SLO Definition
What does “working” mean for an agent? The 2026 SRE community has converged on a multi-dimensional SLO set: resolution rate above 70% for triage agents and above 50% for complex-issue agents, p95 latency under 3 seconds for chat (under 800ms for voice), error rate under 2%, cost per resolution under a use-case target ($0.30-1.50 typical), and a quality SLO measured against an offline eval set (pass rate above 85%). Pick four to five SLOs per agent, publish them, and report against them weekly. Salesforce’s Agentforce dashboards expose much of this natively; Datadog, New Relic, Langfuse, Langsmith, and Honeycomb all added agent-specific SLO templates in 2025.
Error Budgets
A 99% availability SLO yields a 1% error budget per month — roughly 7.2 hours. When the budget is healthy, ship aggressively. When the budget is burning, freeze non-critical changes until recovered. The classic Google SRE discipline applies cleanly to agent operations, with the additional twist that quality regressions consume budget the same way uptime issues do — a model upgrade that drops eval pass rate from 88% to 81% burns the quality budget even if uptime is perfect. Wire the error budget burn rate into the deployment system so a fast burn pages the on-call and pauses rollouts.
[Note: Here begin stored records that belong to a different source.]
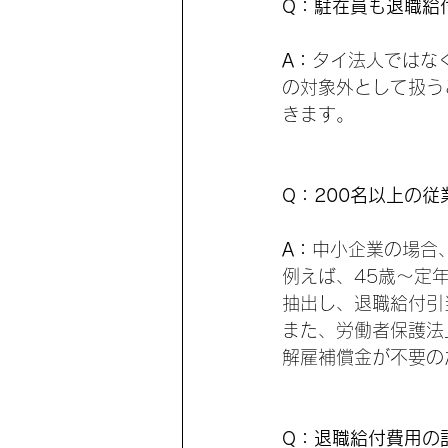
Q：駐在員も退職給
A：
タイ法人ではな
の対象外として扱う
きます。
Q：200名以上の
A：
中小企業の場合
例えば、45歳～定
抽出し、退職給付引
また、労働者保護法
解雇補償金が不要の
Q：退職給付費用の計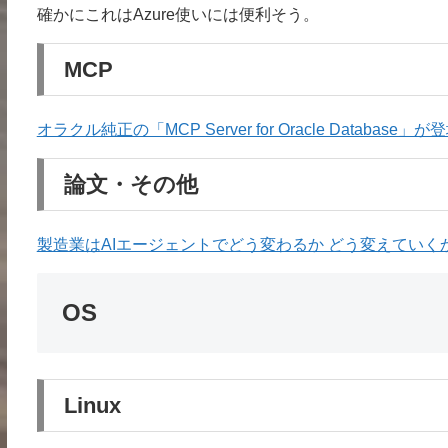
確かにこれはAzure使いには便利そう。
MCP
オラクル純正の「MCP Server for Oracle Database
論文・その他
製造業はAIエージェントでどう変わるか どう変えていくか |
OS
Linux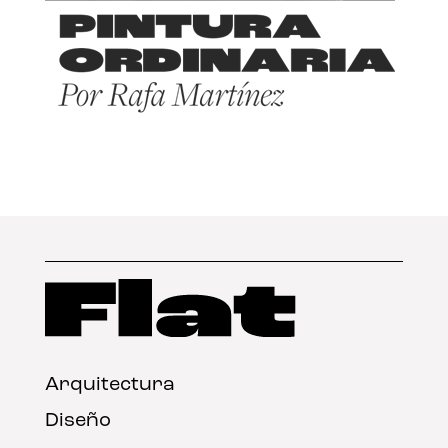
Arquitectura
Diseño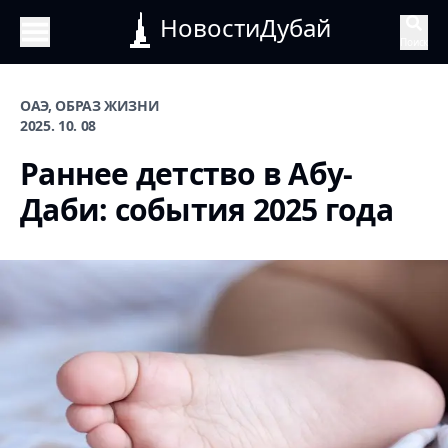
НовостиДубай
Поиск
ОАЭ, ОБРАЗ ЖИЗНИ
2025. 10. 08
Раннее детство в Абу-
Даби: события 2025 года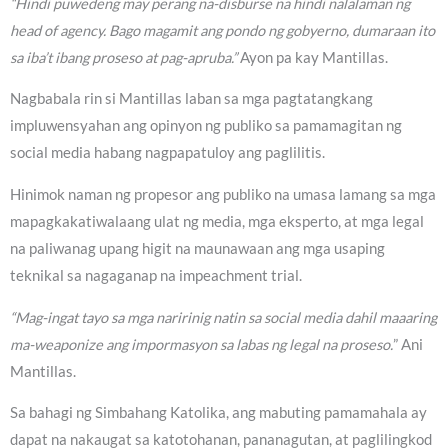
“Hindi puwedeng may perang na-disburse na hindi nalalaman ng
head of agency. Bago magamit ang pondo ng gobyerno, dumaraan ito
sa iba’t ibang proseso at pag-apruba.”
Ayon pa kay Mantillas.
Nagbabala rin si Mantillas laban sa mga pagtatangkang
impluwensyahan ang opinyon ng publiko sa pamamagitan ng
social media habang nagpapatuloy ang paglilitis.
Hinimok naman ng propesor ang publiko na umasa lamang sa mga
mapagkakatiwalaang ulat ng media, mga eksperto, at mga legal
na paliwanag upang higit na maunawaan ang mga usaping
teknikal sa nagaganap na impeachment trial.
“Mag-ingat tayo sa mga naririnig natin sa social media dahil maaaring
ma-weaponize ang impormasyon sa labas ng legal na proseso.
” Ani
Mantillas.
Sa bahagi ng Simbahang Katolika, ang mabuting pamamahala ay
dapat na nakaugat sa katotohanan, pananagutan, at paglilingkod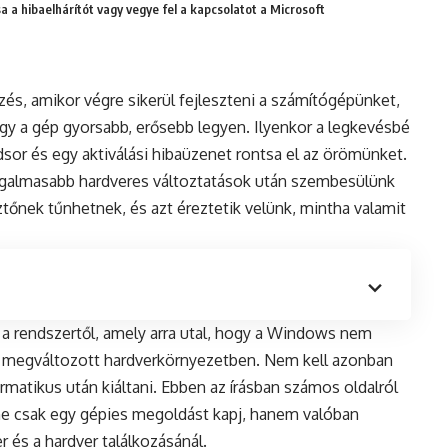
a a hibaelhárítót vagy vegye fel a kapcsolatot a Microsoft
és, amikor végre sikerül fejleszteni a számítógépünket,
hogy a gép gyorsabb, erősebb legyen. Ilyenkor a legkevésbé
sor és egy aktiválási hibaüzenet rontsa el az örömünket.
izgalmasabb hardveres változtatások után szembesülünk
ztőnek tűnhetnek, és azt éreztetik velünk, mintha valamit
 a rendszertől, amely arra utal, hogy a Windows nem
t a megváltozott hardverkörnyezetben. Nem kell azonban
rmatikus után kiáltani. Ebben az írásban számos oldalról
ne csak egy gépies megoldást kapj, hanem valóban
r és a hardver találkozásánál.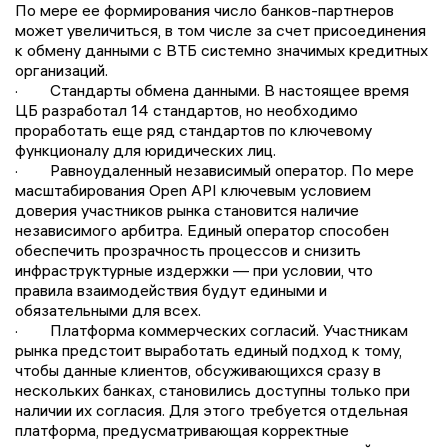
По мере ее формирования число банков-партнеров
может увеличиться, в том числе за счет присоединения
к обмену данными с ВТБ системно значимых кредитных
организаций.
· Стандарты обмена данными. В настоящее время
ЦБ разработал 14 стандартов, но необходимо
проработать еще ряд стандартов по ключевому
функционалу для юридических лиц.
· Равноудаленный независимый оператор. По мере
масштабирования Open API ключевым условием
доверия участников рынка становится наличие
независимого арбитра. Единый оператор способен
обеспечить прозрачность процессов и снизить
инфраструктурные издержки — при условии, что
правила взаимодействия будут едиными и
обязательными для всех.
· Платформа коммерческих согласий. Участникам
рынка предстоит выработать единый подход к тому,
чтобы данные клиентов, обсуживающихся сразу в
нескольких банках, становились доступны только при
наличии их согласия. Для этого требуется отдельная
платформа, предусматривающая корректные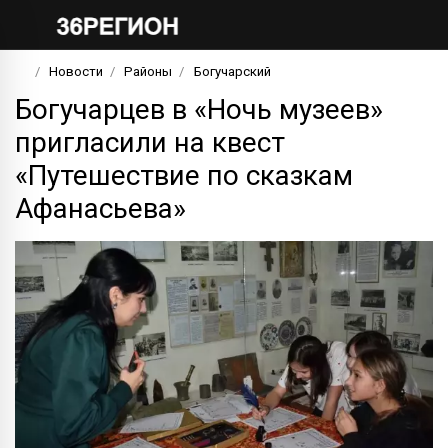
Новости
Районы
Богучарский
Богучарцев в «Ночь музеев»
пригласили на квест
«Путешествие по сказкам
Афанасьева»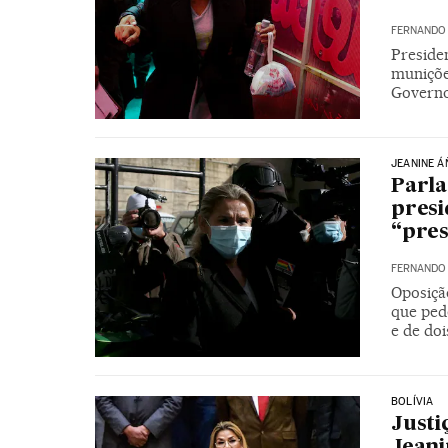
FERNANDO
Preside
muniçõe
Governo
JEANINE Á
Parla
presi
“pres
FERNANDO
Oposiçã
que pede
e de doi
BOLÍVIA
Justi
Jeani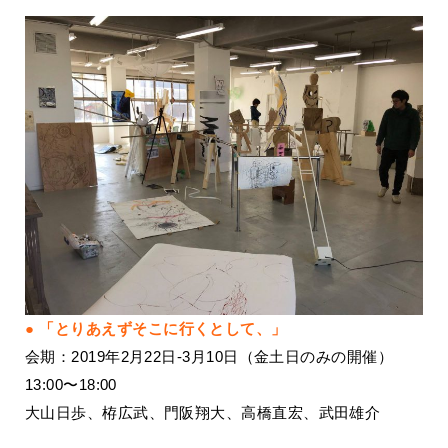
「とりあえずそこに行くとして、」
会期：2019年2月22日-3月10日（金土日のみの開催）
13:00〜18:00
大山日歩、栫広武、門阪翔大、高橋直宏、武田雄介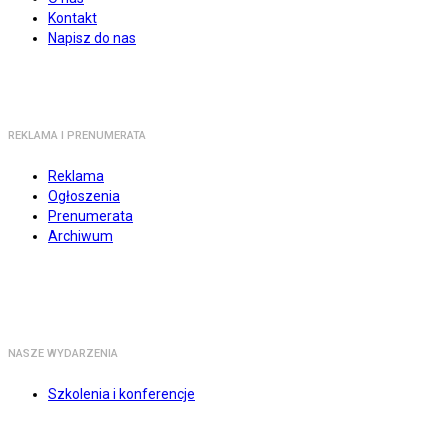
Kontakt
Napisz do nas
REKLAMA I PRENUMERATA
Reklama
Ogłoszenia
Prenumerata
Archiwum
NASZE WYDARZENIA
Szkolenia i konferencje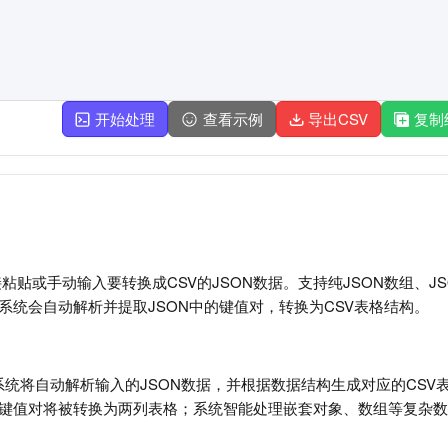
开始处理
查看示例
导出CSV
复制
粘贴或手动输入要转换成CSV的JSON数据。支持纯JSON数组、J
。系统会自动解析并提取JSON中的键值对，转换为CSV表格结构。
钮，系统将自动解析输入的JSON数据，并根据数据结构生成对应的CS
，键值对将被转换为两列表格；系统智能处理嵌套对象、数组等复杂数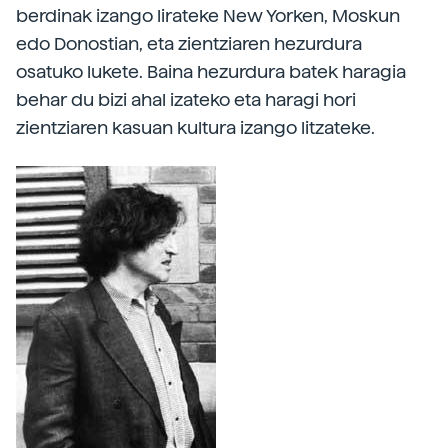
berdinak izango lirateke New Yorken, Moskun
edo Donostian, eta zientziaren hezurdura
osatuko lukete. Baina hezurdura batek haragia
behar du bizi ahal izateko eta haragi hori
zientziaren kasuan kultura izango litzateke.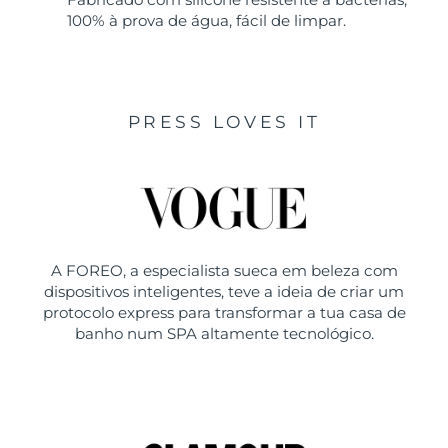
100% à prova de água, fácil de limpar.
PRESS LOVES IT
A FOREO, a especialista sueca em beleza com
dispositivos inteligentes, teve a ideia de criar um
protocolo express para transformar a tua casa de
banho num SPA altamente tecnológico.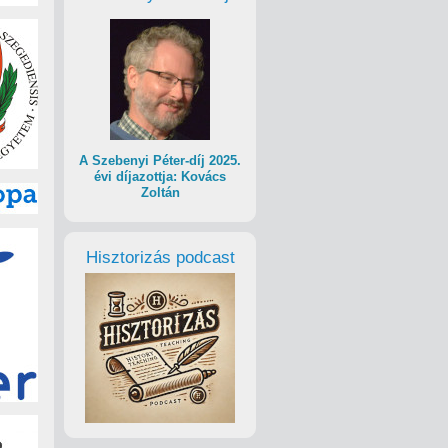
A Szebenyi Péter-díj 2025.
évi díjazottja: Kovács
Zoltán
Hisztorizás podcast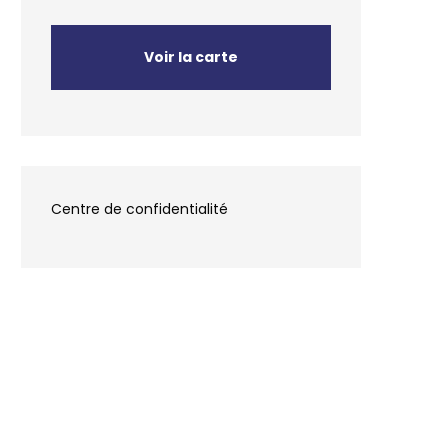
Voir la carte
Centre de confidentialité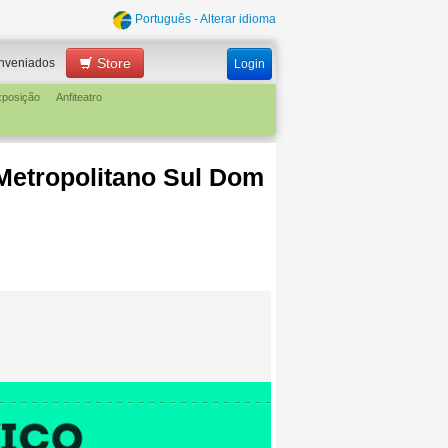
Português - Alterar idioma
Store
nveniados
Login
xposição
Anfiteatro
 Metropolitano Sul Dom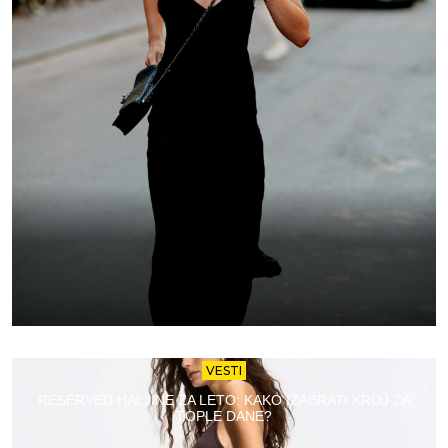
VESTI
RESERVED HALJINE ZA LETO: KAKO IZABRATI KROJ ZA
TOPLE DANE?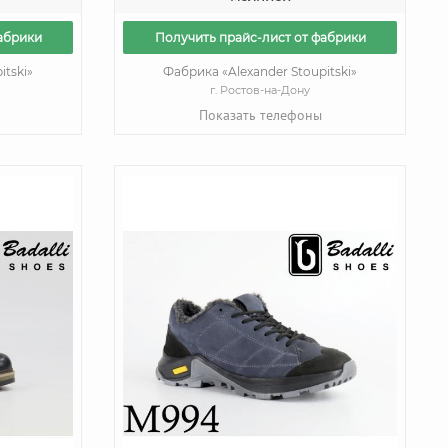
абрики
Получить прайс-лист от фабрики
itski»
Фабрика «Alexander Stoupitski»
г. Ростов-на-Дону
Показать телефоны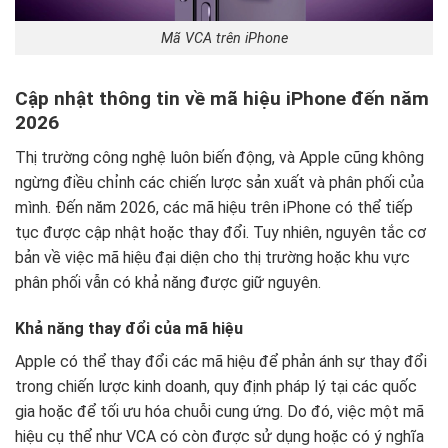
Mã VCA trên iPhone
Cập nhật thông tin về mã hiệu iPhone đến năm
2026
Thị trường công nghệ luôn biến động, và Apple cũng không
ngừng điều chỉnh các chiến lược sản xuất và phân phối của
mình. Đến năm 2026, các mã hiệu trên iPhone có thể tiếp
tục được cập nhật hoặc thay đổi. Tuy nhiên, nguyên tắc cơ
bản về việc mã hiệu đại diện cho thị trường hoặc khu vực
phân phối vẫn có khả năng được giữ nguyên.
Khả năng thay đổi của mã hiệu
Apple có thể thay đổi các mã hiệu để phản ánh sự thay đổi
trong chiến lược kinh doanh, quy định pháp lý tại các quốc
gia hoặc để tối ưu hóa chuỗi cung ứng. Do đó, việc một mã
hiệu cụ thể như VCA có còn được sử dụng hoặc có ý nghĩa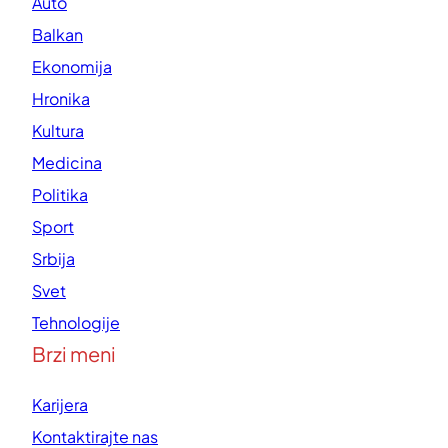
Auto
Balkan
Ekonomija
Hronika
Kultura
Medicina
Politika
Sport
Srbija
Svet
Tehnologije
Brzi meni
Karijera
Kontaktirajte nas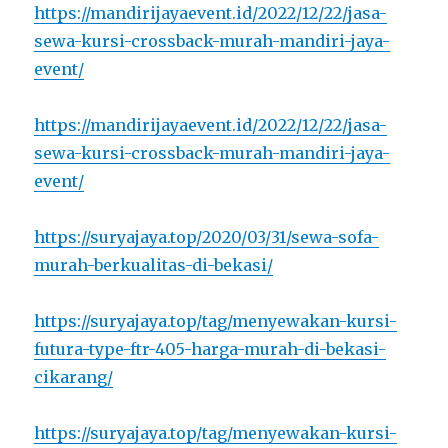
https://mandirijayaevent.id/2022/12/22/jasa-
sewa-kursi-crossback-murah-mandiri-jaya-
event/
https://mandirijayaevent.id/2022/12/22/jasa-
sewa-kursi-crossback-murah-mandiri-jaya-
event/
https://suryajaya.top/2020/03/31/sewa-sofa-
murah-berkualitas-di-bekasi/
https://suryajaya.top/tag/menyewakan-kursi-
futura-type-ftr-405-harga-murah-di-bekasi-
cikarang/
https://suryajaya.top/tag/menyewakan-kursi-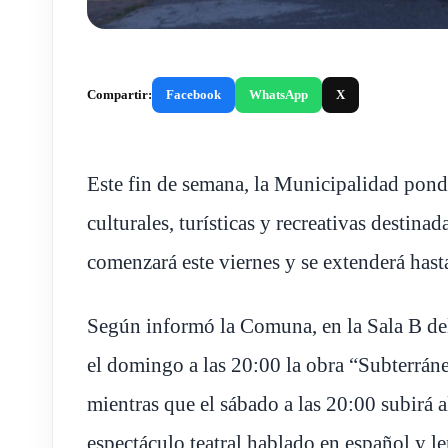
Compartir:
Facebook
WhatsApp
X
Este fin de semana, la Municipalidad pond
culturales, turísticas y recreativas destina
comenzará este viernes y se extenderá has
Según informó la Comuna, en la Sala B del
el domingo a las 20:00 la obra “Subterráne
mientras que el sábado a las 20:00 subirá 
espectáculo teatral hablado en español y l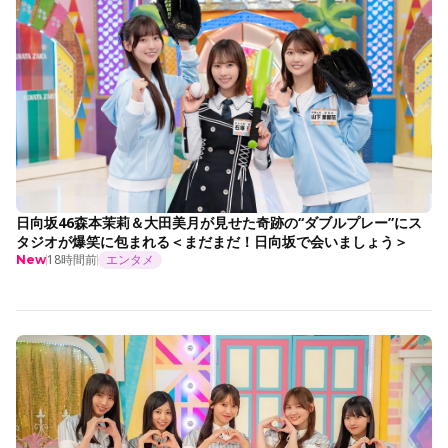
日向坂46森本茉莉＆大田美月が見せた奇跡の“ダブルプレー”にス
タジオが爆笑に包まれる＜まだまだ！日向坂で会いましょう＞
18時間前
エンタメ
New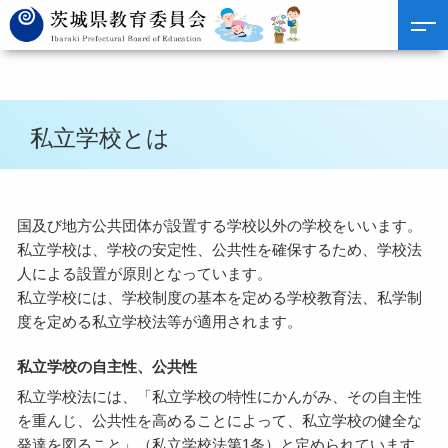
私立学校とは
国及び地方公共団体が設置する学校以外の学校をいいます。
私立学校は、学校の安定性、公共性を確保するため、学校法
人による設置が原則となっています。
私立学校には、学校制度の基本を定める学校教育法、私学制
度を定める私立学校法等が適用されます。
私立学校の自主性、公共性
私立学校法には、「私立学校の特性にかんがみ、その自主性
を重んじ、公共性を高めることによって、私立学校の健全な
発達を図ること」（私立学校法第1条）と定められています。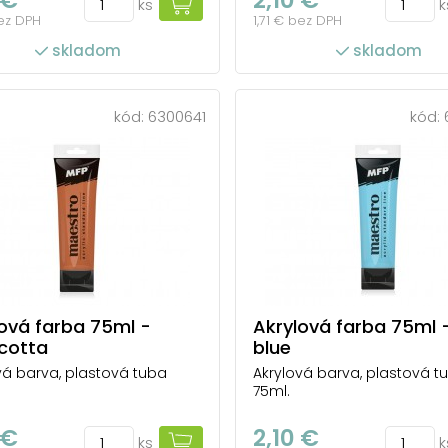
ks
k
bez DPH
1,71 € bez DPH
skladom
skladom
kód:
6300641
kód:
ová farba 75ml -
Akrylová farba 75ml -
cotta
blue
vá barva, plastová tuba
Akrylová barva, plastová t
75ml.
 €
2,10 €
ks
k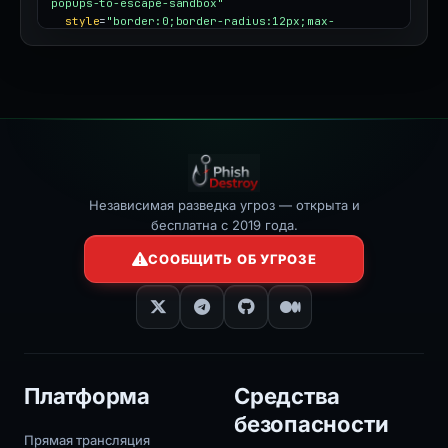
popups-to-escape-sandbox"
style
=
"border:0;border-radius:12px;max-
width:100%"
></iframe>
Независимая разведка угроз — открыта и
бесплатна с 2019 года.
СООБЩИТЬ ОБ УГРОЗЕ
Платформа
Средства
безопасности
Прямая трансляция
April error budget snapshot — Triage Agent EMEA
Availability SLO 99.5% Burn 0.18% Healthy
Latency p95 SLO <2.5s p95 2.1s Healthy
Quality SLO >85% pass Current 83% Burning
Cost SLO <$0.40/r Current $0.31 Healthy
Action: freeze prompt edits, investigate quality regression
Chaos Testing
Inject failures to verify resilience. LLM provider unavailable — does the agent fail over to a secondary (Anthropic Claude as backup to OpenAI GPT-5, or vice versa)? Retrieval system slow — does the agent degrade gracefully or hang? Vector DB returns empty results — does the agent acknowledge uncertainty or hallucinate? Tool API rate-limited — does the orchestrator back off correctly? Run these scenarios in a chaos schedule (Gremlin, Litmus, AWS Fault Injection Simulator); do not discover them in production. Build a chaos game day quarterly with the on-call team in the room.
On-Call Rotation
Ops engineers on rotation, with an incident response playbook specific to agent failures. The playbook should answer: how do I see the last 50 conversations? How do I roll back the last prompt change? How do I disable the agent for one segment without disabling it for all? How do I rotate the OpenAI key if it leaked? Tools and access pre-provisioned — the on-call should not be assembling permissions during the incident. Page on SLO burn-rate violations rather than raw alerts to reduce noise; PagerDuty, Opsgenie, and incident.io all support multi-window burn-rate alerts.
Common Failure Modes
The recurring failures: SLOs defined only on uptime, missing quality and cost; error budgets tracked but not enforced (the team ships through the burn); chaos testing skipped because “we test in prod naturally”; on-call rotation without runbook leading to 90-minute response times that should be 10. The most expensive failure: discovering during the incident that nobody knows the kill switch.
What Changed in 2026
Three shifts: quality SLOs joined uptime SLOs as first-class metrics, multi-provider failover became standard architecture (no team wants single-vendor dependency after the 2024 OpenAI outages), and burn-rate alerting matured beyond the original Google playbook to handle agent-specific signals.
Implementation Sequence
A defensible 60-day plan: weeks 1-2, define SLOs with the product owner; weeks 3-4, instrument and dashboard; weeks 5-6, set error budget policies and wire to deploys; weeks 7-8, run the first chaos game day. Then institutionalize as a quarterly rhythm.
What to do this week
Write down the SLOs for one agent on one page and circulate to engineering, product, and the budget owner. If the three groups disagree, that disagreement is the most important SRE conversation to resolve.